On the other hand clinical trials methodically establish facts by testing whatever intervention need to be evaluated on a large scale which provides more satisfactory evidence and can be safely deployed for public use. The key difference is the size of the population, if you were to conclude that 4 out of 5 people responded well to a traditional treatment, you will be tempted to think this is a cure that can be applied to the majority of the population but if you could expand the ratio to 400 in 500 then statistically you can claim 80% of tested population will benefit from this treatment. A parameter important in studies of well known medication such as amoxicillin or pain killers such as paracetamol, codeine, is the statistical confidence of the sample of population tested.To put it simply the more people the stronger is the evidence.
Generally the discovery of new drugs based on clinical trials follow three steps.
- Step 1
Consists of a minimal test on a very small sample to evaluate the effects and side effects, the best route, the safe dosage etc..
- Step 2
Armed with initial information at the first step it usually proceeds to an increase of the population tested to the hundred in view to understanding the drug’s action or mechanism and how safe it is.
- Step 3
Increases the sample to thousands in order to make comparison with exiting treatment or placebo (sugar pill, pill containing no active medication). This stage is very important and the term randomised has its significance here. Comparison is usually operated on two groups, one which receives the new medication tested against another which undergo a placebo testing or receives the standard treatment; both participants are given the same chance to be in either group to minimise bias, this is done by computerized random selection.
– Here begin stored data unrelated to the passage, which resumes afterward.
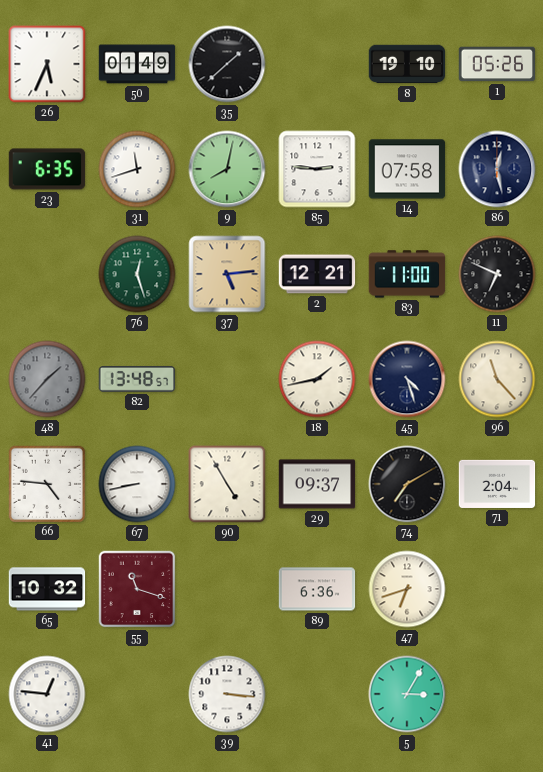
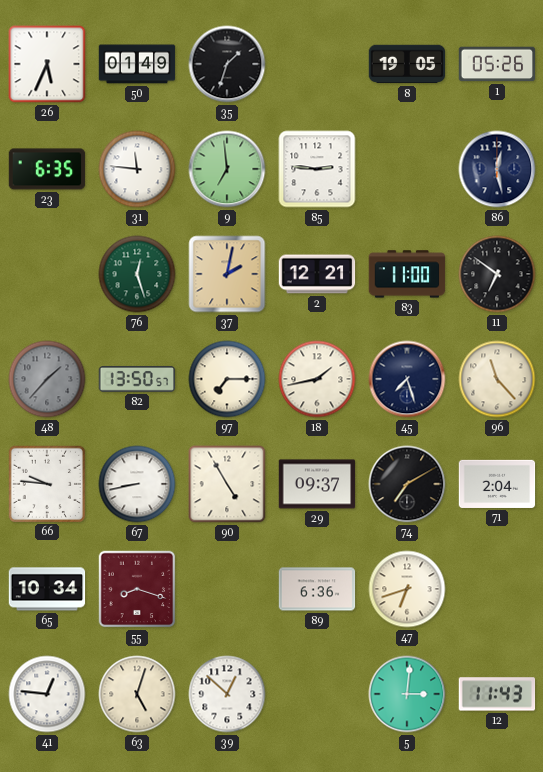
35: 1:38 -> 1:33
8: 19:10 -> 19:05
31: 11:42 -> 11:46
9: 8:02 -> 6:59
14: 07:58 -> none
37: 5:14 -> 2:02
11: 6:49 -> 6:51
82: 13:48 -> 13:50
97: none -> 7:15
45: 4:27 -> 7:27
66: 4:46 -> 9:46
65: 10:32 -> 10:34
55: 11:18 -> 8:18
63: none -> 5:03
39: 3:16 -> 12:52
5: 3:05 -> 3:01
12: none -> 11:43
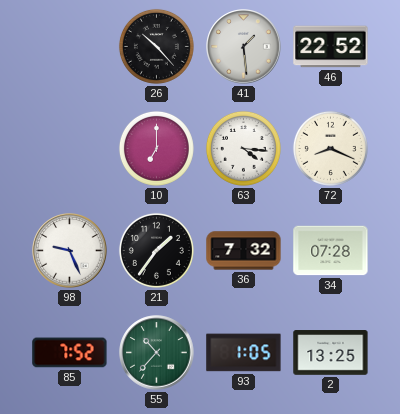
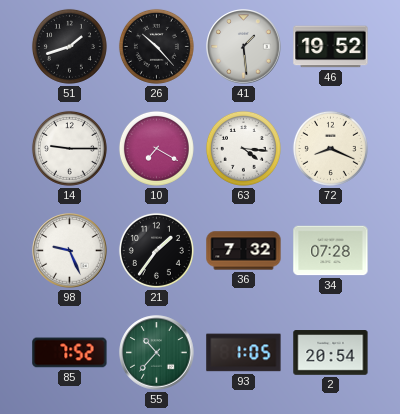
51: none -> 1:42
46: 22:52 -> 19:52
14: none -> 9:15
10: 7:00 -> 7:20
2: 13:25 -> 20:54
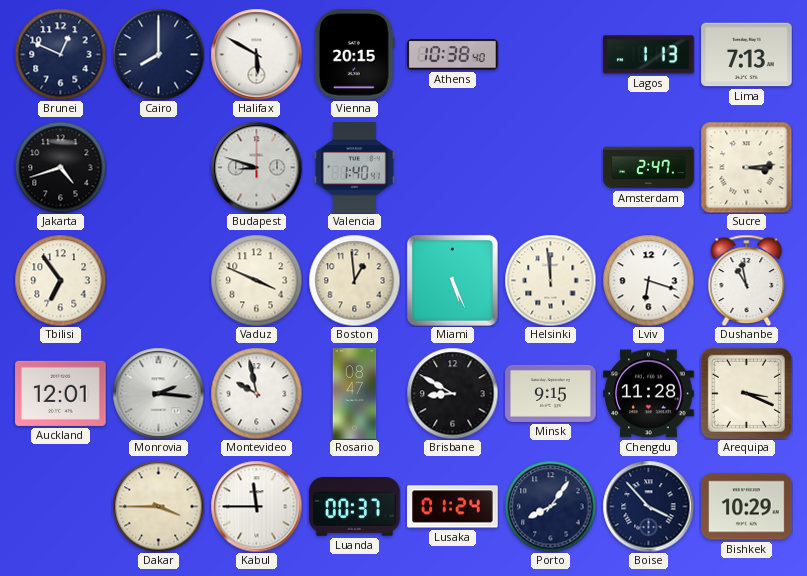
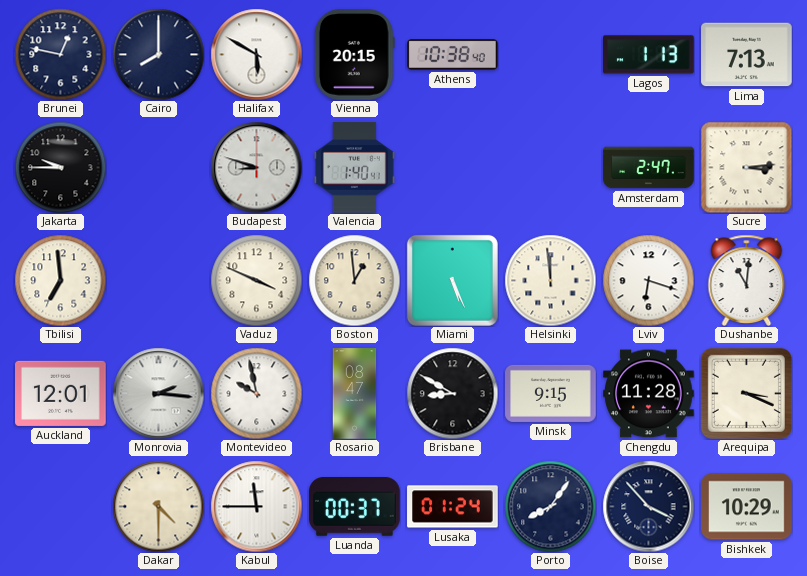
Brunei: 12:49 -> 12:47
Jakarta: 4:42 -> 9:45
Tbilisi: 6:54 -> 6:59
Dushanbe: 10:58 -> 11:01
Dakar: 3:45 -> 4:30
Randomised control trial is accepted as the gold standard for providing the best evidence. So doctors refer to textbooks such the British National formulary (BNF) that often recommends more than one evidenced -based treatment option for the same disease, they then make their decisions based on this and previous observations, experience, health journal etc.. It is not new phenomenon that a recommended practice or medication become unadvisable or something of the past, this is often based on serious studies such as RCT which derives effectiveness based on stronger statistical evidence involving testing of sample of above the thousands.
Clinical trial, as much as it has contributed to pharmaceutical progress, is not without risks or ethical concerns. They often require serious investment and important safety procedures in order to minimise the risks and increase chance of discovery of new treatment. It is not surprising individuals or companies have sometimes been found to influence production or promotion of a particular intervention or medication to suit their financial goals at the expense of members of the public. However RCT clinical trial hold a promise for devastating diseases such as Covid-19, HIV, Malaria, etc.. therefore should continue to support challenging area of clinical treatments.